Public red-teaming and trust

DEF CON is one of the most important hacker conferences worldwide, held yearly in Las Vegas. This coming August, it will host a large simulation, in which thousands of security experts from the private sector and academia will be invited to compete against each other to uncover flaws and bias in the generative large language models (LLMs) produced by leading firms such as OpenAI, Google, Anthropic, Hugging Face, and Stability. While in traditional red-team events the targets are bugs in the code, hardware, or human infrastructure, participants at DEF CON have additionally been instructed to seek exploits through adversarial prompt engineering, so as to induce the LLMs to return troubling, dangerous, or unlawful content.

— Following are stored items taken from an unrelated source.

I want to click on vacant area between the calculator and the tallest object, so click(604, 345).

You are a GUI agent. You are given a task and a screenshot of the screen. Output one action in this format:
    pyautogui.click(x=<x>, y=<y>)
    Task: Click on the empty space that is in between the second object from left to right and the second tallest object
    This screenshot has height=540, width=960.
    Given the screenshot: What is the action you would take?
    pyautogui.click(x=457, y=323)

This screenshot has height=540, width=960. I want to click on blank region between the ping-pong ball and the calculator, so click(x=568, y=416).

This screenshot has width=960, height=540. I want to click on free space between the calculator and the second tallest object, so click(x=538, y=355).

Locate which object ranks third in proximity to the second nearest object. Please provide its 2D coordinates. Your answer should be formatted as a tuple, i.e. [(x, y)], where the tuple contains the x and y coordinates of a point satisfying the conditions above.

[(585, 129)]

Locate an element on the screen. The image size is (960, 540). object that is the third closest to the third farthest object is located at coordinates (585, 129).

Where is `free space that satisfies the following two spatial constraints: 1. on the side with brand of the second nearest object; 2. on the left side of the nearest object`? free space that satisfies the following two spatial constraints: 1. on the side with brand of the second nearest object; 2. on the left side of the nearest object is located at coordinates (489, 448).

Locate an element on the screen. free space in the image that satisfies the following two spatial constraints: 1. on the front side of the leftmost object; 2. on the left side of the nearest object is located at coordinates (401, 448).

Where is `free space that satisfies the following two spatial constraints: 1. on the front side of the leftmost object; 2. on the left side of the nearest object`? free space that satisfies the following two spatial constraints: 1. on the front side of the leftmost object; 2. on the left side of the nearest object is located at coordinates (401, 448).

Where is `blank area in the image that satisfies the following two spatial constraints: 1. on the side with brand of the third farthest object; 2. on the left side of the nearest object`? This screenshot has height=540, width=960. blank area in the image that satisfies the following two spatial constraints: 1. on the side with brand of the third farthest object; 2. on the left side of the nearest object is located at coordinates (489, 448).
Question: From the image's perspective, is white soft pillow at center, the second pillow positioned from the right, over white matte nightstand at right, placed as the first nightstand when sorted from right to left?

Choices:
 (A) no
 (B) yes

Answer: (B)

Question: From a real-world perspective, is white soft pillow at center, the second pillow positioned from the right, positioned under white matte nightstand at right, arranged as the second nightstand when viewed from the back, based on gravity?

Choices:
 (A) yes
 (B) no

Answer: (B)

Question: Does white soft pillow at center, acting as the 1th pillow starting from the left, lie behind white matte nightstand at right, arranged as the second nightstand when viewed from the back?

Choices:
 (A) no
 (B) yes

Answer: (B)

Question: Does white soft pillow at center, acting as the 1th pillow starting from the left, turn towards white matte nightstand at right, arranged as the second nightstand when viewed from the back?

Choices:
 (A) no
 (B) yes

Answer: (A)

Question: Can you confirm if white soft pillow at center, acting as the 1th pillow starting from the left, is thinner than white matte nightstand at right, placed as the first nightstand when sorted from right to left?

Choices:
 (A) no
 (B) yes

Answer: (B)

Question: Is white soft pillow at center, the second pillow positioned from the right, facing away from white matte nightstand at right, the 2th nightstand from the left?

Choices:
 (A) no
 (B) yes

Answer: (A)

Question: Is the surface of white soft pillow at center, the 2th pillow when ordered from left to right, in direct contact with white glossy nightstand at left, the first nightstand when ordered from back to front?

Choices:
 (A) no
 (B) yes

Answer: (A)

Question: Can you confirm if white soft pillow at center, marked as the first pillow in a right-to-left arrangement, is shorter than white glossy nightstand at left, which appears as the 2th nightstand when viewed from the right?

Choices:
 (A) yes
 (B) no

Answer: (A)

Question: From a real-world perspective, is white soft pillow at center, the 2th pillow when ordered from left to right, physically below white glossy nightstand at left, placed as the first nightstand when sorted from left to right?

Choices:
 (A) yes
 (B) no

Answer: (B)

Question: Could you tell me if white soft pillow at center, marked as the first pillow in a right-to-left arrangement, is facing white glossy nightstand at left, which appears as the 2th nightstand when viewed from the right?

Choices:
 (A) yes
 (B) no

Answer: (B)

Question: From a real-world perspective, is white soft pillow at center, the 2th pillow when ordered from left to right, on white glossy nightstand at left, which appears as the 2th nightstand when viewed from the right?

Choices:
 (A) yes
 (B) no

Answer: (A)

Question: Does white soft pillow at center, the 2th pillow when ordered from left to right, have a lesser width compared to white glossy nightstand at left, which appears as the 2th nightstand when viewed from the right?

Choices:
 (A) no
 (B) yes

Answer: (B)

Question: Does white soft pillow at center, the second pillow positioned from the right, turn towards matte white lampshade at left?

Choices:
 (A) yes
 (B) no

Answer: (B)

This initiative definitely goes in the right direction in terms of building trust through verification, and bespeaks significant confidence on the part of the companies, as it can safely be expected that the media outlets in attendance will be primed to amplify any failure or embarassing shortcoming in the models’ output. There are limits, however, to how beneficial such an exercise can be. For one thing, the target constituency is limited to the extremely digitally literate (and by extension to the government agencies and private businesses the firms aspire to add to their customer list): the simulation’s outcome cannot be expected to move the needle on the broad, non-specialist perception of AI models and their risks in the public at large. Also, the stress test will be performed on customized versions of the LLMs, made available by the companies specifically for this event. The Volkswagen emissions scandal is only the most visible instance of how one may exploit such a benchmarking system. What is properly needed is the possibility of an unannounced audit of LLMs on the ground in their actual real-world applications, on the model of the Michelin Guide’s evaluation process for chefs and restaurants.

In spite of these limitations, the organization of the DEF CON simulation if nothing else proves that the leading AI developers have understood that wide-scale adoption of their technology will require a protracted engagement with public opinion in order to address doubts and respond to deeply entrenched misgivings.